── Data for this task ──
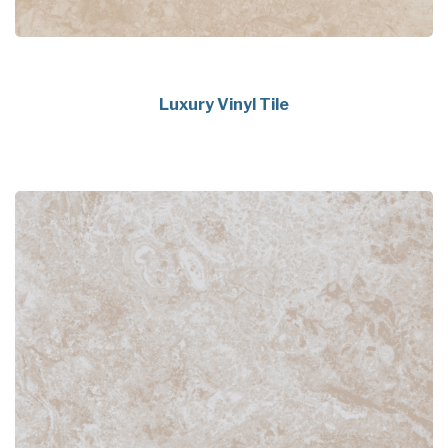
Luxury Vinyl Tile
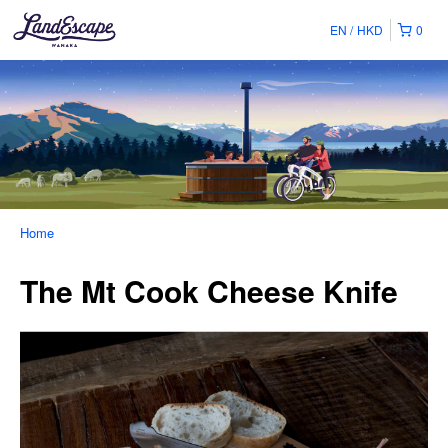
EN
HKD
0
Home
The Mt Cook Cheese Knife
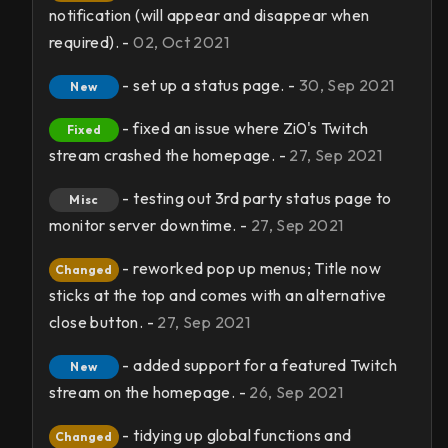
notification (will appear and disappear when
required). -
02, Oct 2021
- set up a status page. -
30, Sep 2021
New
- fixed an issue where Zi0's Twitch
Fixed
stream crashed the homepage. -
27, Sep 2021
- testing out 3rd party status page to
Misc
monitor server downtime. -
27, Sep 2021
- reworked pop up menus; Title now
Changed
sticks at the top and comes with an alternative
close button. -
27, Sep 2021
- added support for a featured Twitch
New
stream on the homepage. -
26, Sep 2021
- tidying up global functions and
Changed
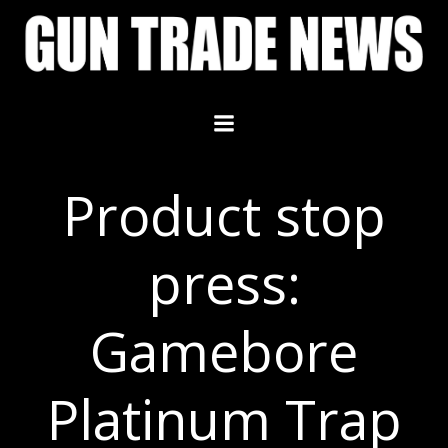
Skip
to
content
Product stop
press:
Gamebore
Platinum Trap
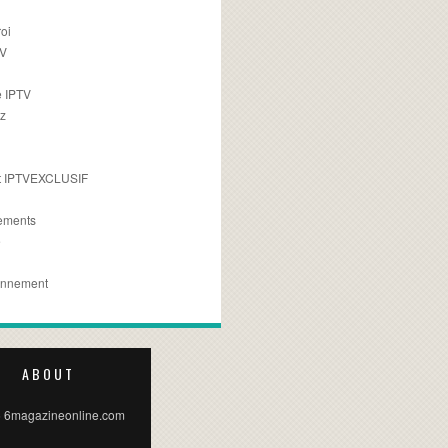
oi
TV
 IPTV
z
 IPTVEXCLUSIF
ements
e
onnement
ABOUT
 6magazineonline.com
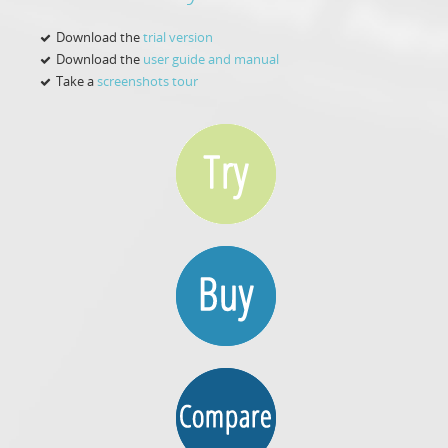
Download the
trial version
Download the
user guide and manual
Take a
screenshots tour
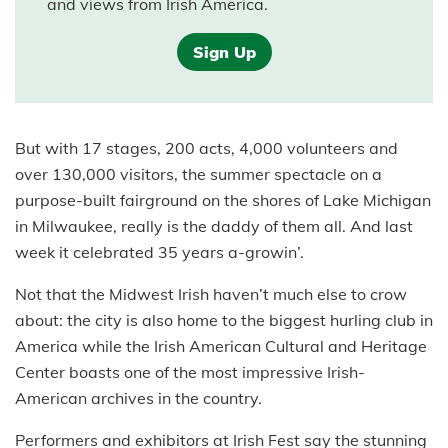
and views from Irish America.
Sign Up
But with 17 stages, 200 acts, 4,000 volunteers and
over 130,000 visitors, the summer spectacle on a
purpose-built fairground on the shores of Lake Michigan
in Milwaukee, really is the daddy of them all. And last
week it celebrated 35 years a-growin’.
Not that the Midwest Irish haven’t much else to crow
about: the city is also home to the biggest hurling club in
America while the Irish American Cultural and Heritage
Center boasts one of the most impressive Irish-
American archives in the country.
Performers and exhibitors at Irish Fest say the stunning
───
Task description —
Among the entries, copy every line containing the word "Twitch".

Response to the task —
- fixed an issue where Zi0's Twitch
- added support for a featured Twitch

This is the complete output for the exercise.